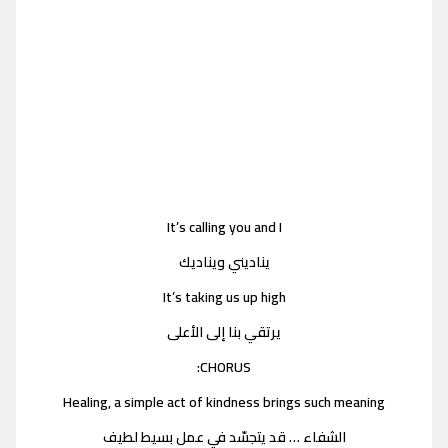
It’s calling you and I
يناديني ويناديك
It’s taking us up high
يرتقي بنا إلى الأعلى
CHORUS:
Healing, a simple act of kindness brings such meaning
الشفاء … قد يتجسّد في عمل بسيط لطيف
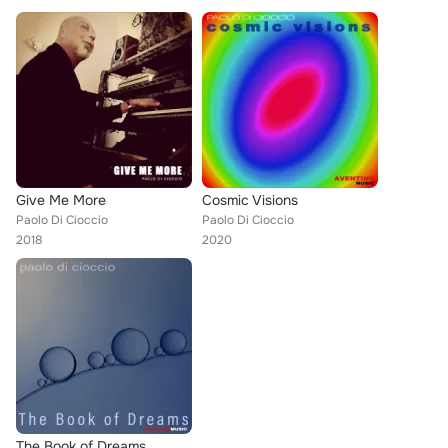
Give Me More
Cosmic Visions
Paolo Di Cioccio
Paolo Di Cioccio
2018
2020
The Book of Dreams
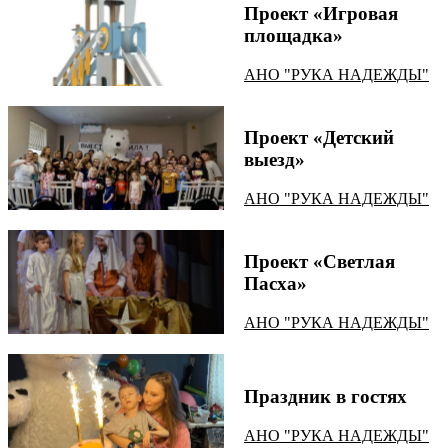
Проект «Игровая
площадка»
АНО "РУКА НАДЕЖДЫ"
Проект «Детский
выезд»
АНО "РУКА НАДЕЖДЫ"
Проект «Светлая
Пасха»
АНО "РУКА НАДЕЖДЫ"
Праздник в гостях
АНО "РУКА НАДЕЖДЫ"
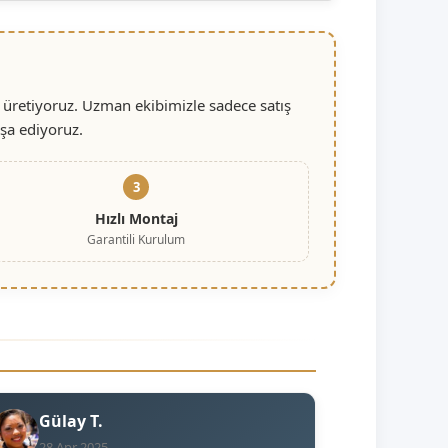
 üretiyoruz. Uzman ekibimizle sadece satış
nşa ediyoruz.
3
Hızlı Montaj
Garantili Kurulum
Gülay T.
28 Apr 2025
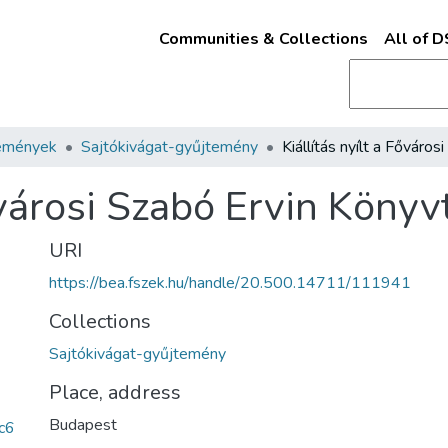
Communities & Collections
All of 
emények
Sajtókivágat-gyűjtemény
Fővárosi Szabó Ervin Köny
URI
https://bea.fszek.hu/handle/20.500.14711/111941
Collections
Sajtókivágat-gyűjtemény
Place, address
Budapest
c6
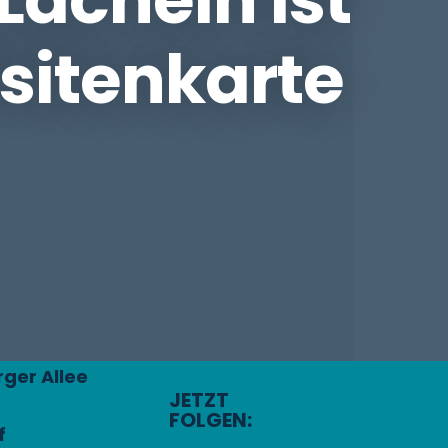
isitenkarte
ger Allee
JETZT
FOLGEN:
f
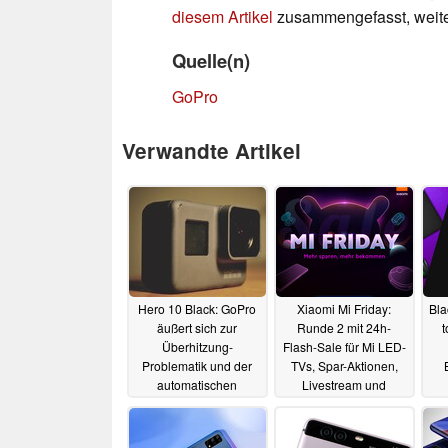
diesem Artikel
zusammengefasst, weiter
Quelle(n)
GoPro
Verwandte Artikel
Hero 10 Black: GoPro
Xiaomi Mi Friday:
Bla
äußert sich zur
Runde 2 mit 24h-
t
Überhitzung-
Flash-Sale für Mi LED-
Problematik und der
TVs, Spar-Aktionen,
automatischen
Livestream und
Abschaltung
Gewinnspielen
23.09.2021
20.11.2020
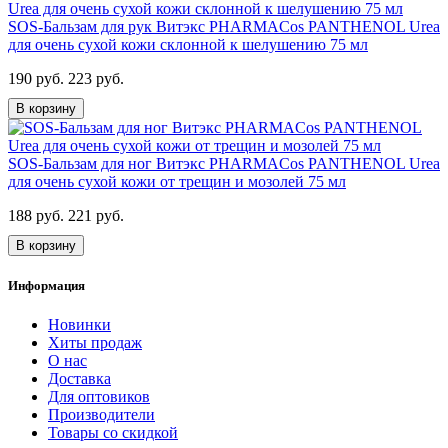
SOS-Бальзам для рук Витэкс PHARMACos PANTHENOL Urea
для очень сухой кожи склонной к шелушению 75 мл
190 руб.
223 руб.
В корзину
SOS-Бальзам для ног Витэкс PHARMACos PANTHENOL Urea
для очень сухой кожи от трещин и мозолей 75 мл
188 руб.
221 руб.
В корзину
Информация
Новинки
Хиты продаж
О нас
Доставка
Для оптовиков
Производители
Товары со скидкой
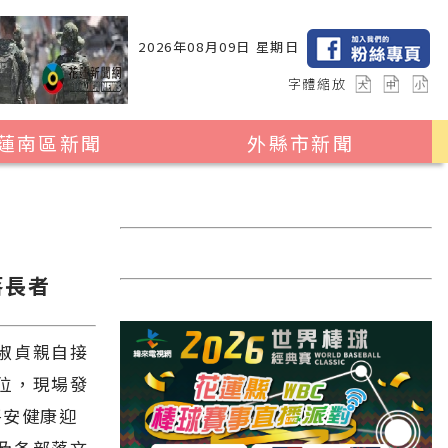
2026年08月09日 星期日
字體縮放
蓮南區新聞
外縣市新聞
瑞穗鄉
花蓮縣全區
玉里鎮
2024暑期夏令營專區
卓溪鄉
台北市
落長者
富里鄉
新北市
台中市
淑貞親自接
彰化縣
位，現場發
平安健康迎
高雄市
及各部落文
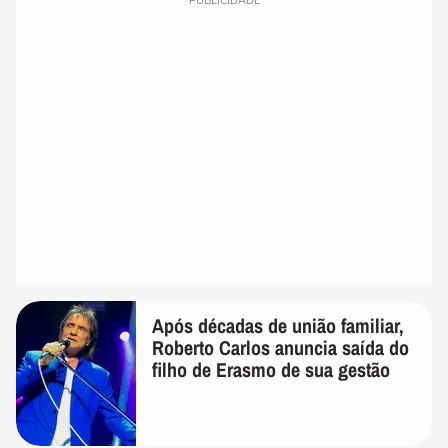
PUBLICIDADE
Após décadas de união familiar,
Roberto Carlos anuncia saída do
filho de Erasmo de sua gestão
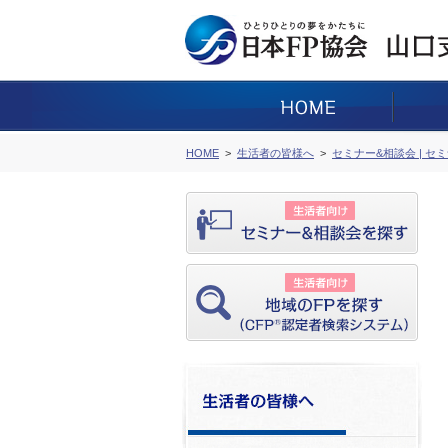
HOME
生活者の皆様へ
セミナー&相談会 | セ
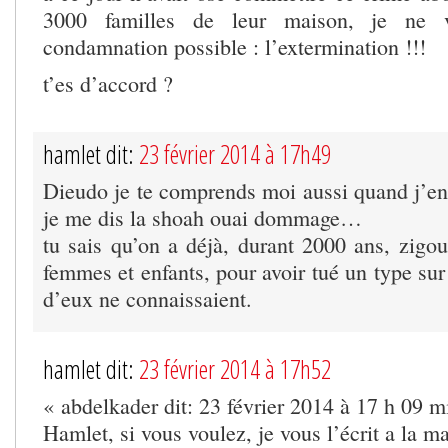
3000 familles de leur maison, je ne v
condamnation possible : l’extermination !!!
t’es d’accord ?
hamlet dit:
23 février 2014 à 17h49
Dieudo je te comprends moi aussi quand j’e
je me dis la shoah ouai dommage…
tu sais qu’on a déjà, durant 2000 ans, zigoui
femmes et enfants, pour avoir tué un type su
d’eux ne connaissaient.
hamlet dit:
23 février 2014 à 17h52
« abdelkader dit: 23 février 2014 à 17 h 09 m
Hamlet, si vous voulez, je vous l’écrit a la m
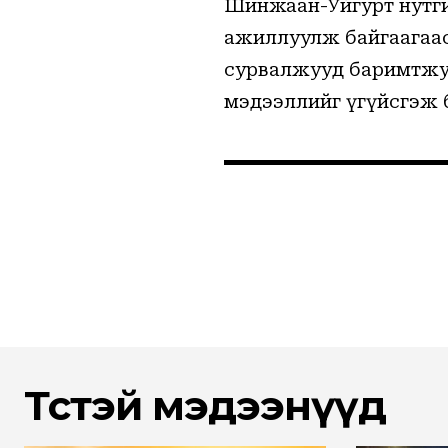
Шинжаан-Уйгурт нутгий
ажиллуулж байгаагаас 
сурвалжууд баримтжуу
мэдээллийг үгүйсгэж 
Төстэй мэдээнүүд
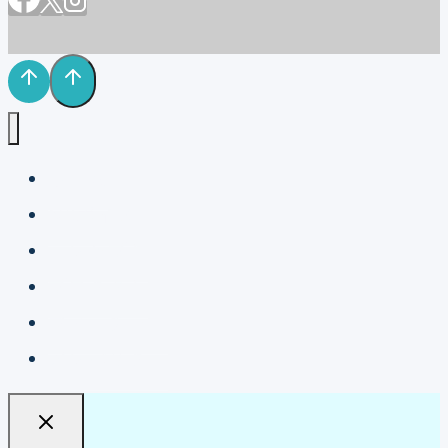
ホーム
NRボイス
コンセプト
プロダクト
フィーチャー
アンバサダー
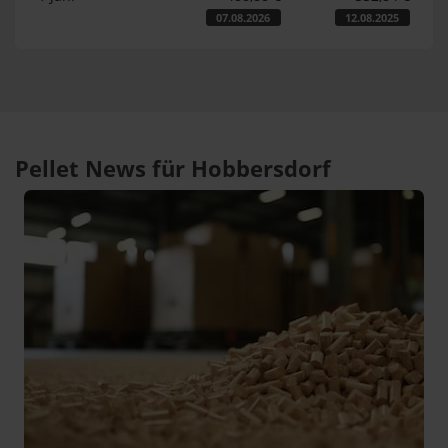
07.08.2026
12.08.2025
Pellet News für Hobbersdorf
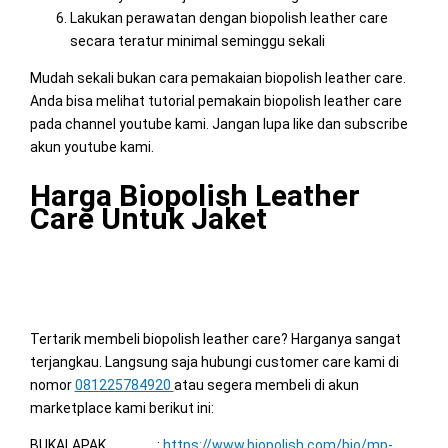
Lakukan perawatan dengan biopolish leather care
secara teratur minimal seminggu sekali
Mudah sekali bukan cara pemakaian biopolish leather care.
Anda bisa melihat tutorial pemakain biopolish leather care
pada channel youtube kami. Jangan lupa like dan subscribe
akun youtube kami.
Harga Biopolish Leather
Care Untuk Jaket
Tertarik membeli biopolish leather care? Harganya sangat
terjangkau. Langsung saja hubungi customer care kami di
nomor
081225784920
atau segera membeli di akun
marketplace kami berikut ini:
BUKALAPAK :
https://www.biopolish.com/bio/mp-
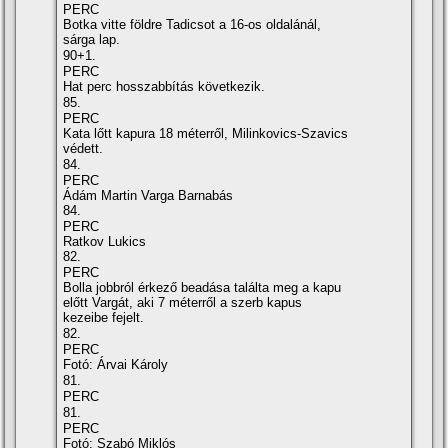
PERC
Botka vitte földre Tadicsot a 16-os oldalánál,
sárga lap.
90+1.
PERC
Hat perc hosszabbítás következik.
85.
PERC
Kata lőtt kapura 18 méterről, Milinkovics-Szavics
védett.
84.
PERC
Ádám Martin Varga Barnabás
84.
PERC
Ratkov Lukics
82.
PERC
Bolla jobbról érkező beadása találta meg a kapu
előtt Vargát, aki 7 méterről a szerb kapus
kezeibe fejelt.
82.
PERC
Fotó: Árvai Károly
81.
PERC
81.
PERC
Fotó: Szabó Miklós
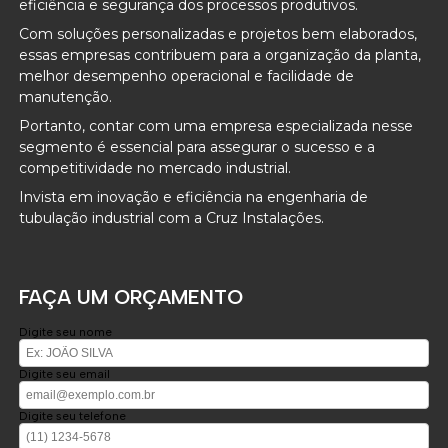
eficiência e segurança dos processos produtivos.
Com soluções personalizadas e projetos bem elaborados,
essas empresas contribuem para a organização da planta,
melhor desempenho operacional e facilidade de
manutenção.
Portanto, contar com uma empresa especializada nesse
segmento é essencial para assegurar o sucesso e a
competitividade no mercado industrial.
Invista em inovação e eficiência na engenharia de
tubulação industrial com a Cruz Instalações.
FAÇA UM ORÇAMENTO
Digite seu nome
Digite seu email
Digite seu telefone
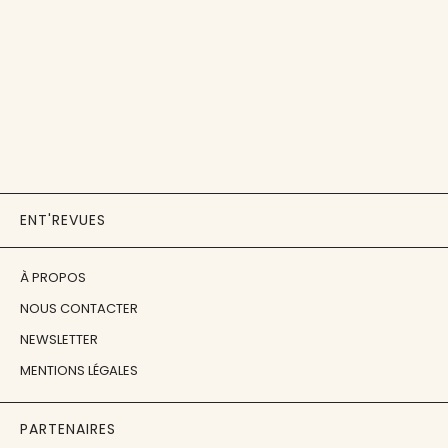
ENT'REVUES
À PROPOS
NOUS CONTACTER
NEWSLETTER
MENTIONS LÉGALES
PARTENAIRES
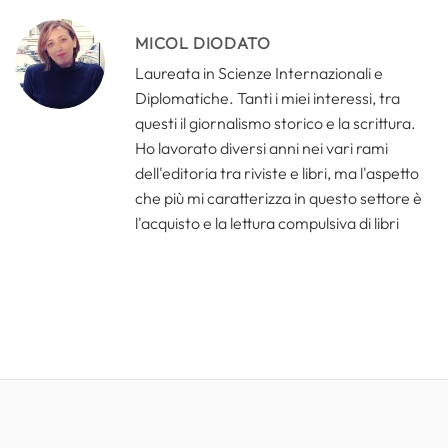
MICOL DIODATO
Laureata in Scienze Internazionali e
Diplomatiche. Tanti i miei interessi, tra
questi il giornalismo storico e la scrittura.
Ho lavorato diversi anni nei vari rami
dell'editoria tra riviste e libri, ma l'aspetto
che più mi caratterizza in questo settore è
l'acquisto e la lettura compulsiva di libri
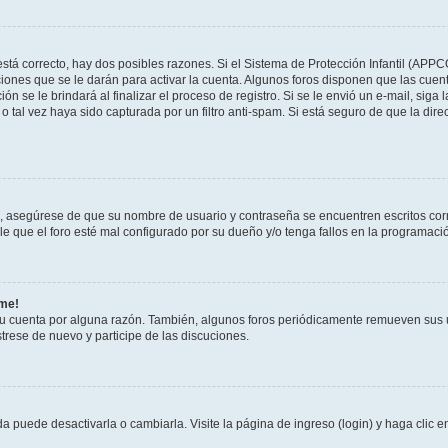
stá correcto, hay dos posibles razones. Si el Sistema de Protección Infantil (APPC
iones que se le darán para activar la cuenta. Algunos foros disponen que las cuen
ón se le brindará al finalizar el proceso de registro. Si se le envió un e-mail, siga
o tal vez haya sido capturada por un filtro anti-spam. Si está seguro de que la di
o, asegúrese de que su nombre de usuario y contraseña se encuentren escritos co
 que el foro esté mal configurado por su dueño y/o tenga fallos en la programació
rme!
su cuenta por alguna razón. También, algunos foros periódicamente remueven sus 
strese de nuevo y participe de las discuciones.
 puede desactivarla o cambiarla. Visite la página de ingreso (login) y haga clic 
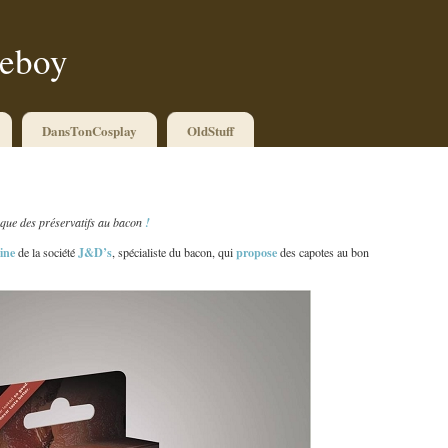
ueboy
DansTonCosplay
OldStuff
 que des préservatifs au bacon
!
aine
J&D’s
propose
de la société
, spécialiste du bacon, qui
des capotes au bon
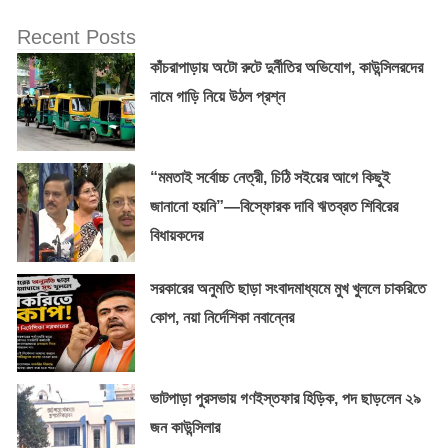
Recent Posts
কাঁচরাপাড়ায় অটো রুটে দুর্নীতির অভিযোগ, কাউন্সিলরদের
নামে গাড়ি নিয়ে উঠল প্রশ্ন
“মমতাই সর্বোচ্চ নেত্রী, চিঠি সইয়ের আগে কিছুই
জানানো হয়নি”—বিস্ফোরক দাবি ঋতব্রত শিবিরের
বিধায়কদের
সরকারের অনুমতি ছাড়া সংবাদমাধ্যমে মুখ খুললে চাকরিতে
কোপ, নয়া নির্দেশিকা নবান্নের
ভাটপাড়া পুরসভায় গণইস্তফার হিড়িক, পদ ছাড়লেন ২৯
জন কাউন্সিলার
..........
Task goal:
Copy nothing but the lines above from the one with "The Book of Dreams" to the one with "SOS-Бальзам для рук", inclusive, word for word. Leave every picture out.

Answer to the exercise:
The Book of Dreams
Проект «Игровая
площадка»
АНО "РУКА НАДЕЖДЫ"
Проект «Детский
выезд»
АНО "РУКА НАДЕЖДЫ"
Проект «Светлая
Пасха»
АНО "РУКА НАДЕЖДЫ"
Праздник в гостях
АНО "РУКА НАДЕЖДЫ"
 üretiyoruz. Uzman ekibimizle sadece satış
nşa ediyoruz.
3
Hızlı Montaj
Garantili Kurulum
Gülay T.
28 Apr 2025
Communities & Collections
All of 
emények
Sajtókivágat-gyűjtemény
Fővárosi Szabó Ervin Köny
URI
https://bea.fszek.hu/handle/20.500.14711/111941
Collections
Sajtókivágat-gyűjtemény
Place, address
Budapest
c6
isitenkarte
ger Allee
JETZT
FOLGEN:
f
diesem Artikel
zusammengefasst, weiter
Quelle(n)
GoPro
Verwandte Artikel
Hero 10 Black: GoPro
Xiaomi Mi Friday:
Bla
äußert sich zur
Runde 2 mit 24h-
t
Überhitzung-
Flash-Sale für Mi LED-
Problematik und der
TVs, Spar-Aktionen,
automatischen
Livestream und
Abschaltung
Gewinnspielen
23.09.2021
20.11.2020
SOS-Бальзам для рук Витэкс PHARMACos PANTHENOL Urea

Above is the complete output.